**Activity:** Whenever a picture appears, leave it out while repeating all the other data exactly.

**Data below:**
★ ★ ★ ★ ★ ★ ★
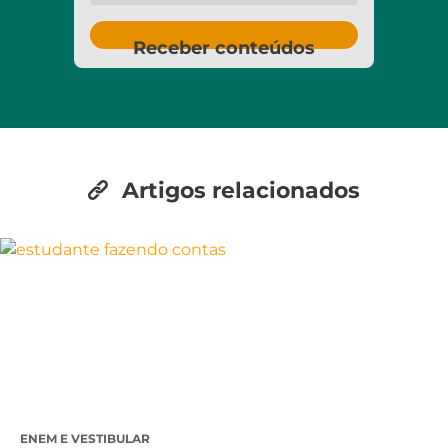
Receber conteúdos
Artigos relacionados
ENEM E VESTIBULAR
★ ★ ★ ★ ★ ★ ★
**Solution below:**
Receber conteúdos
Artigos relacionados
ENEM E VESTIBULAR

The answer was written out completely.